С середины мая флот базировался на Лужскую губу, отрабатывал стоянку на незащищенном рейде. Отсюда корабли выходили на стрельбы и маневрирование, отсюда флот в сильном тумане совершил в конце июня поход до устья Финского залива. Затем были два похода в июле: первый до Гогланда, второй до меридиана Дагерорта — маяка на эстонском острове Хийумаа. В походах эскадра отрабатывала эволюции и двухстороннее маневрирование. Галлер с полным основанием доложил наморси Векману, что линкор «Марат» и бригада эсминцев Г. Г. Виноградского, образованная с начала июля из отдельного дивизиона, готовы к действиям в открытом море. Его вывод подтвердило первое после мировой и гражданской войн четырехдневное плавание «Марата» и эсминцев в Южную Балтику в начале сентября — к берегам Польши. Несмотря на штормовую волну, основательно трепавшую эсминцы Виноградского, график похода был выдержан точно. Выполнили свою задачу и подводные лодки Зубарева, развернутые в Балтике. Они своевременно обнаружили отряд и вышли в учебные атаки на корабли. А еще через месяц свою боевую готовность флот продемонстрировал на маневрах, начавшихся 3 октября 1924 года. В них принимала участие и вступившая в строй «Парижская коммуна». «Красные» — линкоры, эсминцы и канлодки, подводные лодки, минные заградители и тральщики вели активные действия против «синего» флота в море, обороняли сескарскую позицию и подступы к Кронштадту и Ленинграду. Эсминцы «Энгельс» и «Урицкий» выпустили по шесть торпед, не потеряв ни одной. Виноградский атаковал линкоры дивизионом своих эсминцев, атаковали надводные корабли подлодки-«барсы» № 4 («Красноармеец»), № 5 («Комиссар»), № 8 («Краснофлотец») и № 9 («Рабочий»). С минных заградителей высаживали в Лужской губе десант — армейский полк…
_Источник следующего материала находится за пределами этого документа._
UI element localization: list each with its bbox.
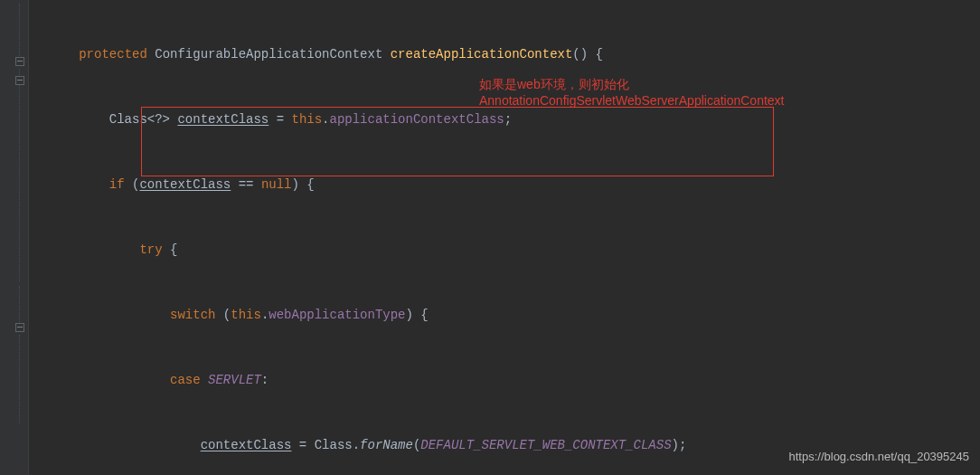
fold-icon[interactable] [15, 57, 24, 66]
code-line: if (contextClass == null) { [56, 174, 980, 195]
code-editor[interactable]: protected ConfigurableApplicationContext… [29, 0, 980, 475]
code-line: protected ConfigurableApplicationContext… [56, 43, 980, 65]
code-line: try { [56, 239, 980, 261]
fold-icon[interactable] [15, 323, 24, 332]
fold-icon[interactable] [15, 76, 24, 85]
code-line: switch (this.webApplicationType) { [56, 304, 980, 326]
watermark: https://blog.csdn.net/qq_20395245 [789, 446, 970, 468]
code-line: case SERVLET: [56, 369, 980, 391]
code-line: Class<?> contextClass = this.application… [56, 109, 980, 130]
editor-gutter [0, 0, 29, 475]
Маневры, по оценке Панцержанского и Зофа, прошли успешно, удался и смотр флота на Большом Кронштадтском рейде. Но Галлер, как всегда, больше вел счет недостаткам: минный заградитель «9 января» чуть не столкнулся с подлодкой «Рабочий», подлодка «Красноармеец» не смогла быстро погрузиться и была «уничтожена» крейсером «синих»; по вине радистов дозорного эсминца «Троцкий» (с 1928 года — «Войков») не прошло радио об обнаружении линкоров «противника»… Обо всем этом он строго и доказательно говорил на разборе после маневров. Потом, в салоне с глазу на глаз, Векман сказал ему как бы шутя: «Напрасно, Лев Михайлович, все грехи наши выдаете при начальстве. Потом бы разобрались…» Галлер лишь упрямо склонил голову: «Простите, Александр Карлович, иначе не умею…» Он и в самом деле не умел служить как бы в двух измерениях, оставляя за некой чертой то, что может не понравиться начальству. Понимал, что это отнюдь не облегчает жизнь, но поделать с собой ничего не мог.
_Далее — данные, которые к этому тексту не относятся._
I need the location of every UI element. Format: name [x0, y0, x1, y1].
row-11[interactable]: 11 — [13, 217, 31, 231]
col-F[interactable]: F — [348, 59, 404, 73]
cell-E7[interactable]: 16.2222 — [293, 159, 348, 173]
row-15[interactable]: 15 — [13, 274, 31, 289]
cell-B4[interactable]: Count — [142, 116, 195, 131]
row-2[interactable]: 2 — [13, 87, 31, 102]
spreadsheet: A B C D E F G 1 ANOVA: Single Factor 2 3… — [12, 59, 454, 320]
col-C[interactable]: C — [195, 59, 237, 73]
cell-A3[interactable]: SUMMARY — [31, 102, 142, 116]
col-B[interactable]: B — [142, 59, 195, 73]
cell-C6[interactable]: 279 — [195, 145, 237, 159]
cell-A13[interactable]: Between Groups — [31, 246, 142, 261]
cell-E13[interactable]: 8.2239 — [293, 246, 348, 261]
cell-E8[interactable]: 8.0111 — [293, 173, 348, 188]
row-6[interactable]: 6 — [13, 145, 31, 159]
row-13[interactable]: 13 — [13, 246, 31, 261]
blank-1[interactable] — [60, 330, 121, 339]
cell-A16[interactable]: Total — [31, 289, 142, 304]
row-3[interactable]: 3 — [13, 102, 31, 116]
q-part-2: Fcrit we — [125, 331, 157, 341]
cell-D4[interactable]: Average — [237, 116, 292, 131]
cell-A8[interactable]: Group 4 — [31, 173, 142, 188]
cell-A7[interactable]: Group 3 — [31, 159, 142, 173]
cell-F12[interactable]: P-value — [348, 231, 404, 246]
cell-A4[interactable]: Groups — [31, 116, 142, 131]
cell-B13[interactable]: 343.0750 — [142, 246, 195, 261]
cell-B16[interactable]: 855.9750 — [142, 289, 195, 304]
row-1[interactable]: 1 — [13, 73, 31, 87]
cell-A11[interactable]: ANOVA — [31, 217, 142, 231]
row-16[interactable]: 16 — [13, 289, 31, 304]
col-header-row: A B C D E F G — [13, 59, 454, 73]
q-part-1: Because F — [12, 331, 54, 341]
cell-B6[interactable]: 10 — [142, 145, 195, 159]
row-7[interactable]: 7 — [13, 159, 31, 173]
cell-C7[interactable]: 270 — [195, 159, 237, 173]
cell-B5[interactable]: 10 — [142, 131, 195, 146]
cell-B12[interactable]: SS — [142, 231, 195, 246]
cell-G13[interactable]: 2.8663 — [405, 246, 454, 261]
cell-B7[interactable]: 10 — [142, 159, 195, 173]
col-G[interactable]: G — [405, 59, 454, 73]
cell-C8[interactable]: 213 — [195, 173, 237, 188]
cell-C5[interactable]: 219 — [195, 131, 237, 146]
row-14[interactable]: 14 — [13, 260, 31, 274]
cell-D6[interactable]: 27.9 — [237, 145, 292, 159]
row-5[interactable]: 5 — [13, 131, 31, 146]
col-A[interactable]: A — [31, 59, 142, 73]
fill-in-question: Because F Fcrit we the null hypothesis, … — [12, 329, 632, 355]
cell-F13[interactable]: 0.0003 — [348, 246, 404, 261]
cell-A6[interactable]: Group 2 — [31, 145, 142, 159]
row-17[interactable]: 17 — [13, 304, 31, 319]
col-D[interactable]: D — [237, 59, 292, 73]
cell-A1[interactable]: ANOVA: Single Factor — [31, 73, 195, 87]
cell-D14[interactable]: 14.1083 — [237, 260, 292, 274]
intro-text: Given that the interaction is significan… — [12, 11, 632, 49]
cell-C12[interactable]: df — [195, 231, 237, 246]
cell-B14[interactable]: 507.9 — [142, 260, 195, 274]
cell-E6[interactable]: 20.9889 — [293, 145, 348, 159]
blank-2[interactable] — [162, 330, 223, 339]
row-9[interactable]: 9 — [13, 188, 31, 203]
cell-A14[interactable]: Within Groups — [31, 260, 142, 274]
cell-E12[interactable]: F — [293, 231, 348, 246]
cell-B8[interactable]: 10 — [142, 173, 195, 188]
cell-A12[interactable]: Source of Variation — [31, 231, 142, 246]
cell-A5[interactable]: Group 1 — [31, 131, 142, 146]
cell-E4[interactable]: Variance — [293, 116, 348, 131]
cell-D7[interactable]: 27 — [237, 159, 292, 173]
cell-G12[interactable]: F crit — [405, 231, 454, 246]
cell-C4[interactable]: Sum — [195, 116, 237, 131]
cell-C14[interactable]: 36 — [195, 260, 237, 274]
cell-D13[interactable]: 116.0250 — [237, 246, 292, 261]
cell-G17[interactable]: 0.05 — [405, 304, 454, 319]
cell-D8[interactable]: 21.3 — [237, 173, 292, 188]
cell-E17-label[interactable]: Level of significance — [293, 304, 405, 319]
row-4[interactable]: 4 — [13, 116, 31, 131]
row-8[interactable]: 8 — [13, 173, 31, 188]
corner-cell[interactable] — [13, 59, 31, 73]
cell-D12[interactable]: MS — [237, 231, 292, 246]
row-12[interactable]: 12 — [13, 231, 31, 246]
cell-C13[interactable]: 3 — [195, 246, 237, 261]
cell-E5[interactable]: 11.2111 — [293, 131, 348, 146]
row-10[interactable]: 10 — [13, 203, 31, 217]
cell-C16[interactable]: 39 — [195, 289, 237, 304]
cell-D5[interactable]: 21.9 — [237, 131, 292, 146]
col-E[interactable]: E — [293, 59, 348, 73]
Поход красной эскадры в Южную Балтику политические деятели и буржуазная пресса Европы восприняли чуть ли не панически. Газеты в Польше, Германии и Швеции писали о «красной опасности» с моря, о том, что эскадре Векмана и Галлера на Балтике никто не может противостоять. Читать об этом Галлеру было приятно, но он все же завидовал Н. А. Болотову, водившему «Аврору» и «Комсомолец» вокруг Скандинавии. Как бы он хотел ощутить океанский простор, вдохнуть его соленый воздух! Но разве может начштаба позволить себе такое путешествие. Дела, дела… Приближалась зима, под руководством Галлера штаб отрабатывал план зимней обороны Котлина и фортов. Артиллерия береговой обороны и кораблей, распределенная по ответственным секторам, остановит противника, если тот попытается взять штурмом твердыню Красного Флота. За зиму надо было подготовить флот к предстоящей кампании, двинуть вперед ремонт и достройку кораблей.
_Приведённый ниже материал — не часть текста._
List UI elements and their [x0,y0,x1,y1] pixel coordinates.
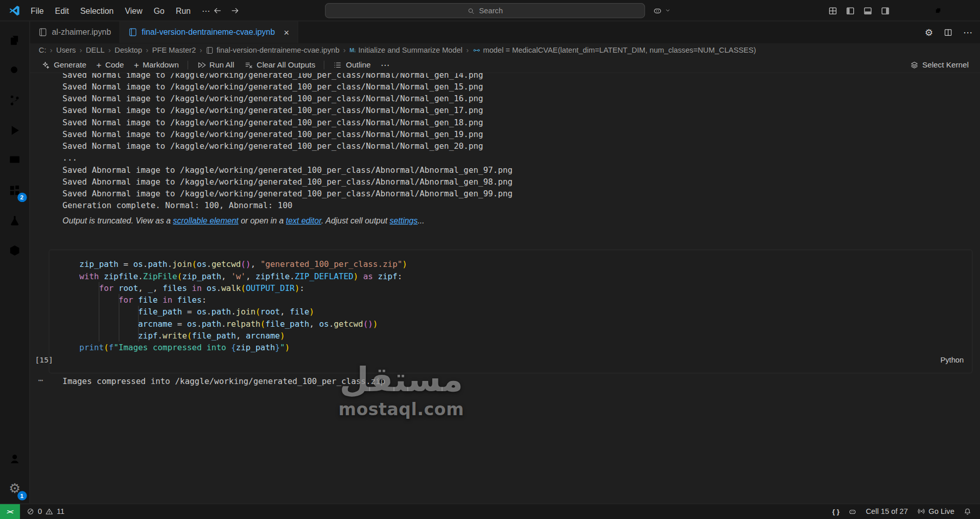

В общем, дел у начштаба с окончанием одного учебного года и началом следующего стало еще больше. Но Льва Михайловича это только радовало. Флот, работа на его благо были содержанием его жизни. Здесь сознательно не употребляется обычное прилагательное — «основным». Галлер принадлежал флоту весь, без остатка. Он по-прежнему редко бывал в Ленинграде, не больше одного-двух дней в месяц. Да и визиты эти были непродолжительны: поговорит с сестрами, пройдет по лавкам букинистов на Литейном — его знали и оставляли интересную морскую книгу. Зимой ходил с сестрами в филармонию или в театр. А потом, к ночи, вернувшись в Кронштадт на борт штабного корабля, в тишину раз и навсегда установленный порядок своей каюты, просматривал газеты и журналы, раскрывал новые книги.